Dear Delyth,

 

I hope you’re well?

 

Music Venue Trust were pleased to see the Finance Committee’s published report on the Scrutiny of the Welsh Government Draft Budget 2026-27. We are particularly interested in the recommendations around the multipliers for hospitality businesses and pleased that the Committee recommended that the Cabinet Secretary provides clear details about the specific measures in the Draft Budget to support the leisure and hospitality sectors and an assessment of the extent to which these will mitigate the impact of retail, hospitality and leisure Non-Domestic Rates relief, which ends in March 2026, by the time the Final Budget is laid.

 

As you will know, Welsh Government has currently stated that the multiplier will reduce from 56.8p to 35p, but this has not been confirmed for retail, leisure, and hospitality, including grassroots music venues, which is creating a huge amount of uncertainty for businesses. Without the lower multiplier, many will continue to face financial cliff edges.

 

While the lower multiplier is welcome, it will still not fix the deeper issue of the inadequacy of rateable values which are due to rise in April 2026. The current approach applies generic valuation models designed for retail and hospitality to a specialised cultural sector with a unique operational and economic model.
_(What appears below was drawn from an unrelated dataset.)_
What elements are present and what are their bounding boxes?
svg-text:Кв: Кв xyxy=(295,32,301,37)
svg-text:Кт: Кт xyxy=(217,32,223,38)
This results in systematically inflated RVs that bear no relation to the financial reality of these businesses.

 

The consequence is not a marginal adjustment but a sector wide crisis. Data from the 2026/27 revaluation shows extreme, unsustainable increases in the tax base for GMVs. The VOA's methodology fails because it is based on assumptions that are invalid for GMVs including:

 

-       Error in assessing usable commercial space

-       Error in assessing trading hours and capacity

-       Error in understanding the business and financial model

-       Error in applying an inappropriate comparative model

 

To create accurate valuations, the VOA must develop and adopt a sector specific methodology that corrects the above errors. This would involve developing a New Sector Specific Valuation Scheme for grassroots music venues, distinct from the model for pubs and bars.

 

In the meantime, we would be grateful for urgent clarification on the multiplier from the Government so GMVs can begin to plan for the years ahead. We’d be most grateful if you might be able to raise in the Senedd, and we’d be happy to provide a draft oral question if that might be helpful?